Thursday, August 20, 2015
It's Just Not Fair! Pt. II
The myth of fairness goes like this: the way to be fair is to treat everyone the same. That's only true if you're running a commune. - Bruce Tulgan
Continuing on with our recent exploration of the perception of fairness in the workplace, I'd like to expand a bit on what can be done on your estate if - in direct contrast to our earlier post outlining how to handle the topic on your own (or if you're an Estate Manager with no actual authority from the Principals to manage the staff) - you find yourself employed as the Estate Manager... yet one with real managerial authority.
Here's where we begin to see the benefits of a meritocracy - any environment where advantages and rewards are realized based upon merit, not simply because a staff member has been employed the longest - or other factors unrelated to performance or value.
Workplace fairness is perhaps the most interesting topic I've found when determining the root causes of either success or failures among domestic staff. Often complicating matters are those cases when staff de facto become members of the family and Principals (and their Estate Managers) are negligent (or unauthorized) to conduct honest performance assessments, thus endangering the morale of the remainder of the staff - not to mention a failure to allow said staff member to understand what they really need to grow and become better performers over time.

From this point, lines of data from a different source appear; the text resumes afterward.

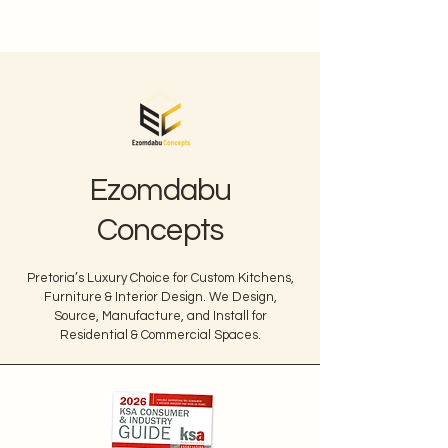
Ezomdabu
Concepts
Pretoria’s Luxury Choice for Custom Kitchens,
Furniture & Interior Design. We Design,
Source, Manufacture, and Install for
Residential & Commercial Spaces.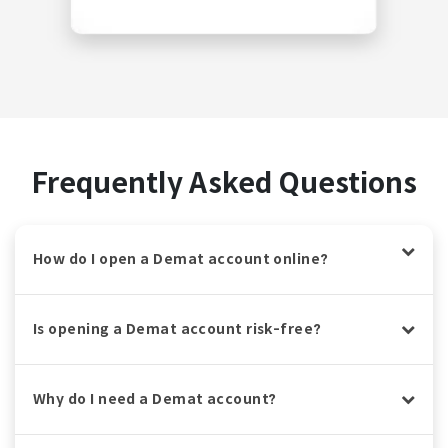
Frequently Asked Questions
How do I open a Demat account online?
Is opening a Demat account risk-free?
Why do I need a Demat account?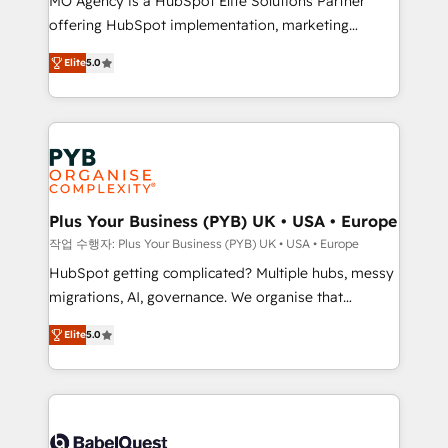
MO Agency is a HubSpot Elite Solutions Partner
you like support in deploying your inbound
offering HubSpot implementation, marketing
marketing strategy? We'll provide support tailored
automation, CRM and RevOps consulting, B2B SEO,
to your needs and sales objectives. With 125+
Elite
5.0
paid media, content marketing, AEO and GEO (AI
certifications, we are part of the most certified
search optimisation), and HubSpot Content Hub and
Canadian agencies, and we both hold Onboarding
WordPress development. We work with enterprise
Accreditations. Based in Canada (coast to coast), our
and growth-led companies across technology,
services are offered in both English & French.
professional services, financial services and
industrial sectors. Offices in Johannesburg, Cape
Town, Dubai & London. 500+ HubSpot CRM
Plus Your Business (PYB) UK • USA • Europe
implementations delivered. AI visibility coverage
작업 수행자: Plus Your Business (PYB) UK • USA • Europe
across ChatGPT, Claude, Perplexity, Gemini and
HubSpot getting complicated? Multiple hubs, messy
Google AI Overviews. HubSpot Impact Award -
migrations, AI, governance. We organise that
Customer First HubSpot Impact Award - Integrations
complexity, so your team can put HubSpot to work...
Innovation HubSpot Impact Award - Platform
Elite
5.0
Welcome to our Profile! We help with: • CRM
Migration Excellence HubSpot Impact Award -
implementation, reports, workflows, and team
Platform Excellence 40+ full-time HubSpot
training • CRM migration from Salesforce, Pipedrive,
professionals. 100s of certifications and
Dynamics and others • Technical projects including
accreditations with HubSpot.
custom API integrations • AI governance for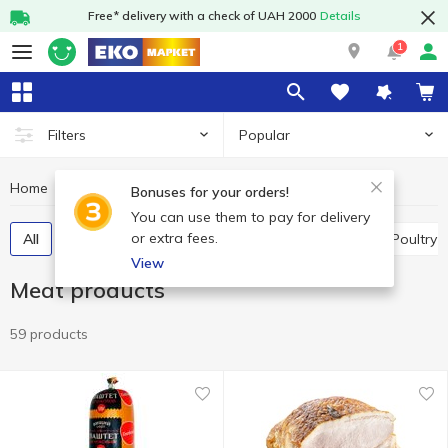
Free* delivery with a check of UAH 2000
Details
1
Popular
Filters
Home
Meat and sausages
Meat products
Bonuses for your orders!
You can use them to pay for delivery
or extra fees.
All
Meat delicatessen
Meat pate, mousses
Poultry
View
Meat products
59 products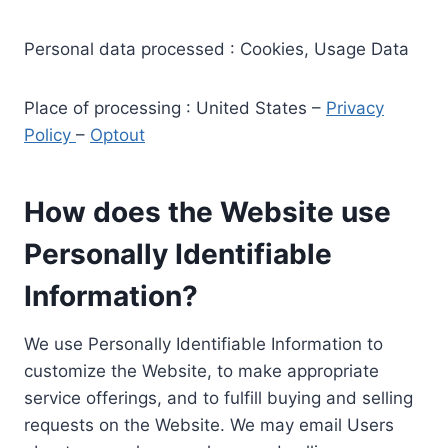
Personal data processed : Cookies, Usage Data
Place of processing : United States –
Privacy
Policy
–
Optout
How does the Website use
Personally Identifiable
Information?
We use Personally Identifiable Information to
customize the Website, to make appropriate
service offerings, and to fulfill buying and selling
requests on the Website. We may email Users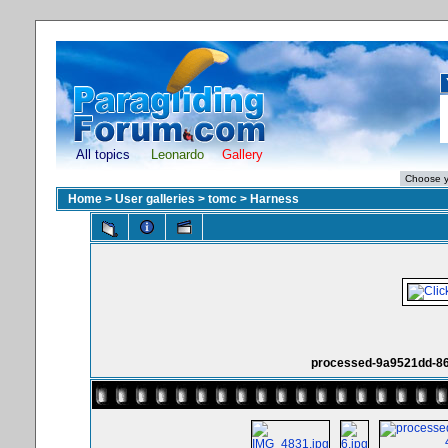
All topics
Leonardo
Gallery
Home
>
User galleries
>
tomc
>
Harness
processed-9a9521dd-86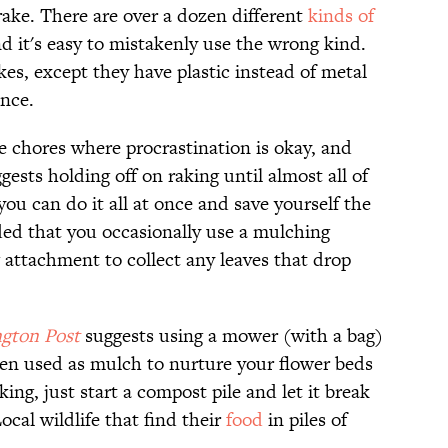
f rake. There are over a dozen different
kinds of
nd it's easy to mistakenly use the wrong kind.
rakes, except they have plastic instead of metal
ence.
se chores where procrastination is okay, and
sts holding off on raking until almost all of
you can do it all at once and save yourself the
ed that you occasionally use a mulching
attachment to collect any leaves that drop
gton Post
suggests using a mower (with a bag)
hen used as mulch to nurture your flower beds
aking, just start a compost pile and let it break
ocal wildlife that find their
food
in piles of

Special treatment of staff members can be a valuable tool, yet it must be justified with special performance from the staff member - and then displayed openly for all to see. To simply make a staff member a favorite for personal reasons and bestow rewards while they slack or carry out other disruptive behaviors on the estate will only create resentment and - quite frankly - cause the estate to lose their actual, best performers. In a nutshell, unequal treatment of staff can be both fair and good if handled correctly, as meritocracies remove both the opportunity and need for staff tantrums and cries of unfairness, instead providing fertile ground for placing rewards where they are actually deserved. This ultimately improves morale, as the understanding of how performance is recognized on your team is then realized (not simply written in an employee handbook) - in full view. What could be ultimately more fair to both your team and each individual within?
If you find yourself the onsite Majordomo, with whatever title has been bestowed upon you - Household Manager, Estate Manager, the newly popular Director of Residences which seems to be popping up everywhere, or simply a more humble and realistic Chief Bottlewasher, I encourage you to view this video by Bruce Tulgan which I discovered by accident this morning, simply covering in just a few minutes the enormous opportunity for improving your workplace by, quite simply, not treating everyone the same - and by facing the what fairness really is.
Best wishes to everyone watching who may be the best of their own team's best - and be deserving of "Thursdays off" - and also congratulations to those Estate Managers who have both the good sense to recognize and the authority to grant those rewards which, through the "unfair" treatment of their staff, are able to create a truly fair high-performance meritocracy on their estate.